Task instructions ->
Please tell how many of the lines below contain "your", using only a number.
=== Section Start ===
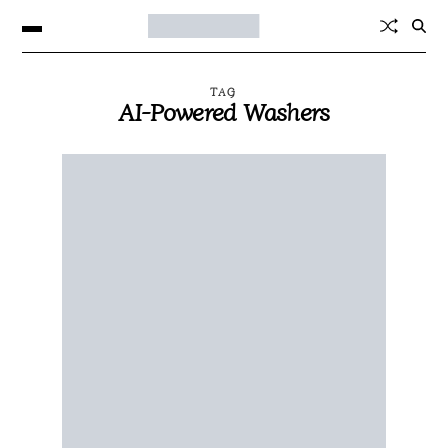
TAG
AI-Powered Washers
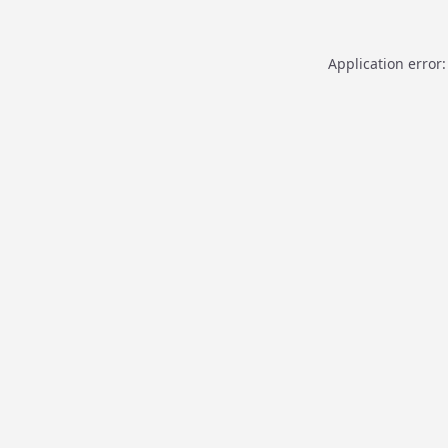
Application error:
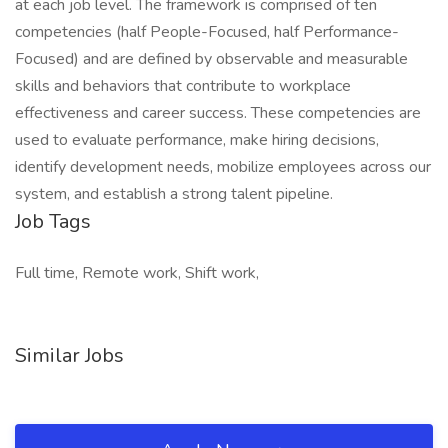
at each job level. The framework is comprised of ten
competencies (half People-Focused, half Performance-
Focused) and are defined by observable and measurable
skills and behaviors that contribute to workplace
effectiveness and career success. These competencies are
used to evaluate performance, make hiring decisions,
identify development needs, mobilize employees across our
system, and establish a strong talent pipeline.
Job Tags
Full time, Remote work, Shift work,
Similar Jobs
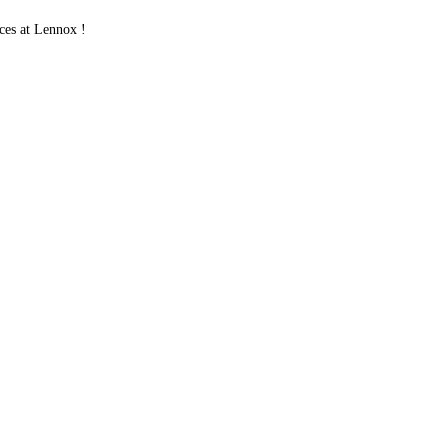
es at Lennox !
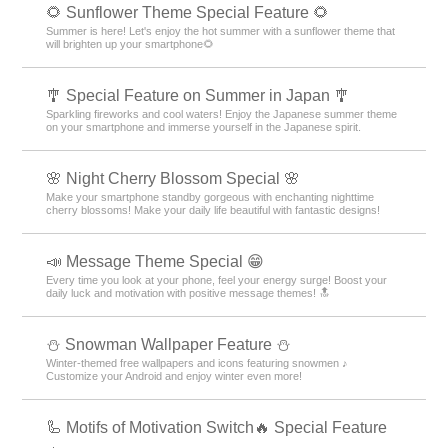
🌻 Sunflower Theme Special Feature 🌻
Summer is here! Let's enjoy the hot summer with a sunflower theme that
will brighten up your smartphone🌻
🎐 Special Feature on Summer in Japan 🎐
Sparkling fireworks and cool waters! Enjoy the Japanese summer theme
on your smartphone and immerse yourself in the Japanese spirit.
🌸 Night Cherry Blossom Special 🌸
Make your smartphone standby gorgeous with enchanting nighttime
cherry blossoms! Make your daily life beautiful with fantastic designs!
📣 Message Theme Special 😁
Every time you look at your phone, feel your energy surge! Boost your
daily luck and motivation with positive message themes! 🔝
⛄ Snowman Wallpaper Feature ⛄
Winter-themed free wallpapers and icons featuring snowmen ♪
Customize your Android and enjoy winter even more!
🦾 Motifs of Motivation Switch🔥 Special Feature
=== Section End ===
Exercise solution ->
6